Caos a Bangalore e Chennai. I sindacati parlano di 50 milioni di persone ad aver partecipato allo sciopero. Commercianti in primis, terrorizzati dall'ingresso sul terreno indiano di colossi internazionali come Wal Mart e Carrefour che a loro dire spazzerebbero via la concorrenza decretando l'estinzione dei piccoli negozi e la crisi dei campioni nazionali della distribuzione abituati finora a un generoso protezionismo.
Cavalcando il malcontento, il Bharatiya Janata Party, Bjp (il maggior partito d'opposizione, conservatore e nazionalista indù), si è opposto all'allentamento delle restrizioni per le aziende straniere voluto dal Partito del Congresso e ha approvato lo sciopero. Insieme al pacchetto di riforme economiche varato dal primo ministro Manmohan Singh, gli scioperanti contestano la proposta di aumento del 14% del costo del diesel e del gas domestico dovuto alla diminuzione dei sussidi, già avanzata e ritirata qualche mese fa, dopo l'opposizione popolare che aveva rischiato di indebolire la coalizione governativa.
Singh, che da ministro delle Finanze negli Anni Novanta aveva dato il via alle riforme economiche, da quando ha preso le redini del governo è accusato di immobilismo e pusillanimità. E man mano che i problemi interni si uniscono a quelli globali, e che la crescita indiana è semi-bloccata, il crescente senso di crisi ha spinto il governo a varare le riforme. Annunciate venerdì dal nuovo ministro delle Finanze, Palaniappan Chidambaram, il pacchetto di misure per la crescita autorizza fino al 51% di partecipazione straniera nei supermercati e nella distribuzione, per quanto la decisione ultima sia lasciata ad ogni singolo Stato. Ciò significa che per il momento solo gli Stati dove il Partito del Congresso è maggioritario metteranno in atto quanto stabilito - con l'eccezione del Kerala, nel Sud, che cita la forza delle organizzazioni sindacali come ostacolo insormontabile. Saranno così i partner stranieri stessi a dover negoziare con le autorità locali le condizioni del loro ingresso nel Paese.

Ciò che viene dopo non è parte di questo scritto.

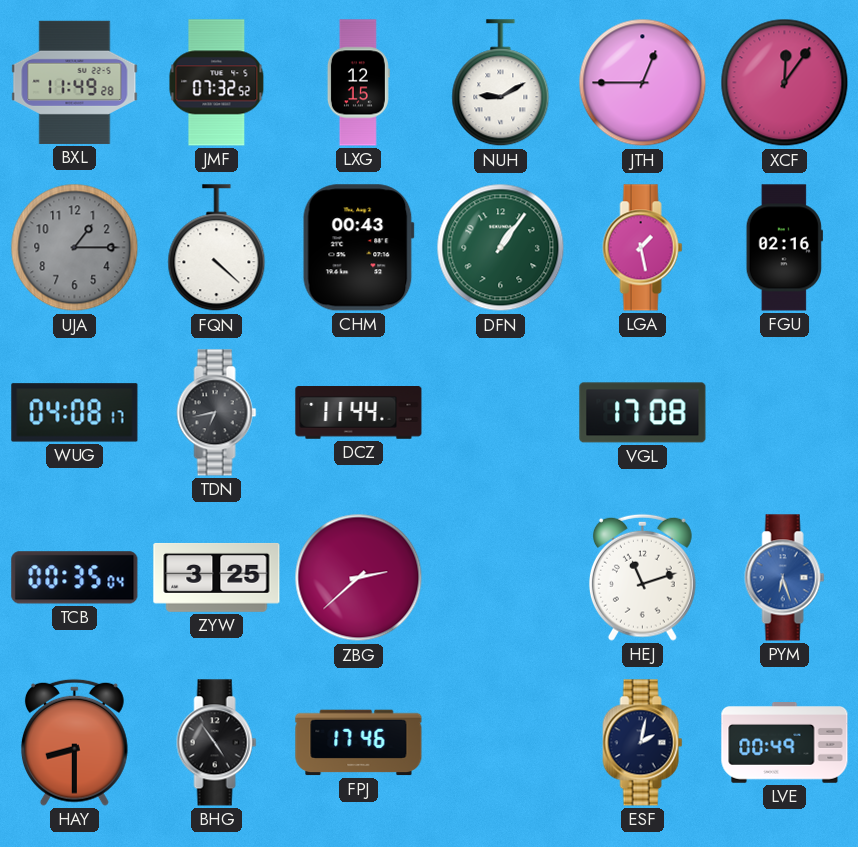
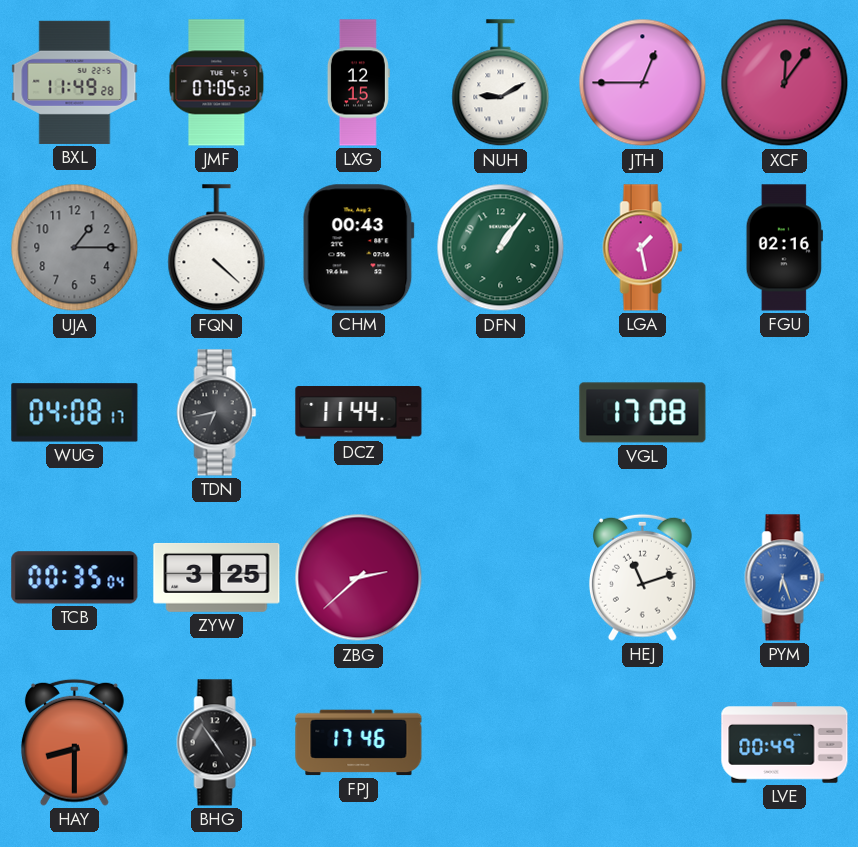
JMF: 07:32 -> 07:05
ESF: 2:02 -> none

Gli oppositori sostengono che a perdere saranno i piccoli spacci di alimentari e beni di uso quotidiano a gestione familiare, mentre chi caldeggia l'innovazione cita le carenti infrastrutture indiane, che potrebbero essere modernizzate grazie all'intervento di capitali stranieri, e il desiderio della classe media di avere accesso a veri supermercati.

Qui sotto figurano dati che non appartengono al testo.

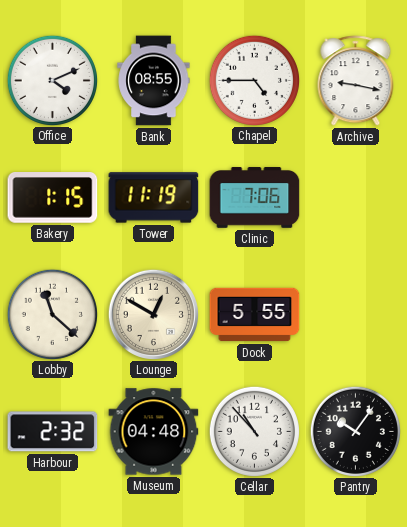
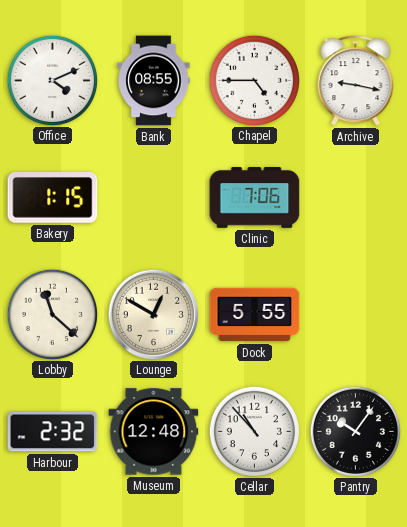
Tower: 11:19 -> none
Museum: 04:48 -> 12:48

Fra le altre riforme annunciate, la possibilità per le compagnie aeree internazionali di acquistare quote fino al 49% nelle compagnie indiane (alcune in serie difficoltà economiche) e l'autorizzazione per gli investitori stranieri di ottenere fino al 74% nei gruppi radiotelevisivi, e la parziale privatizzazione di quattro colossi delle materie prime (Oil India, National Alluminium Hindustan Copper e Mmtc, gruppo di trading). Il settore industriale esulta per la ventata di aria fresca, mentre gli scioperanti promettono opposizione ad oltranza - e il Bjp spera di portare il Paese ad elezioni anticipate - per quanto il blocco totale che si erano auspicati giovedì abbia avuto un successo molto relativo.